# ACTIVITY
Print the line where "Nguyễn Thị Thanh" occurs and every line that follows it in the data below, ending with the last line, precisely as written.

[Page-level text extractions]
━━━━━━━━━━━━━━━━

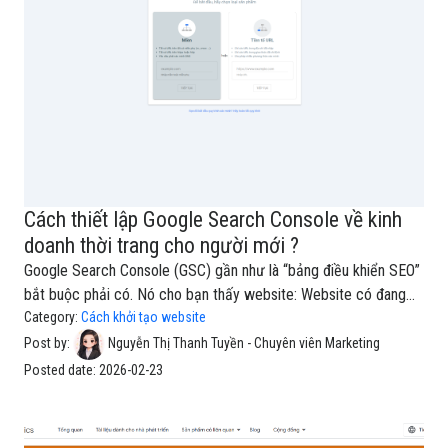
Cần Nó?Meta Pixel là một đoạn mã được gắn vào website để
Cách thiết lập Google Search Console về kinh
doanh thời trang cho người mới ?
Google Search Console (GSC) gần như là “bảng điều khiển SEO”
bắt buộc phải có. Nó cho bạn thấy website: Website có đang
được Google lập chỉ mục (index) đúng không? Khách đang tìm
Category:
Cách khởi tạo website
bạn bằng từ khóa nào (váy đi tiệc, áo thun oversize, set công
Post by:
Nguyễn Thị Thanh Tuyền - Chuyên viên Marketing
sở…)? Trang nào đang lên top, trang nào tụt? Có lỗi kỹ thuật
Posted date:
2026-02-23
khiến Google không đọc được trang (404, noindex, lỗi mobile…)?
👉 Với GA4 giúp bạn hiểu hành vi trên website, còn GSC cho
bạn biết website đang “hiện diện” thế nào trên Google Search.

━━━━━━━━━━━━━━━━

# TASK SOLUTION
Nguyễn Thị Thanh Tuyền - Chuyên viên Marketing
sở…)? Trang nào đang lên top, trang nào tụt? Có lỗi kỹ thuật
Posted date:
2026-02-23
khiến Google không đọc được trang (404, noindex, lỗi mobile…)?
👉 Với GA4 giúp bạn hiểu hành vi trên website, còn GSC cho
bạn biết website đang “hiện diện” thế nào trên Google Search.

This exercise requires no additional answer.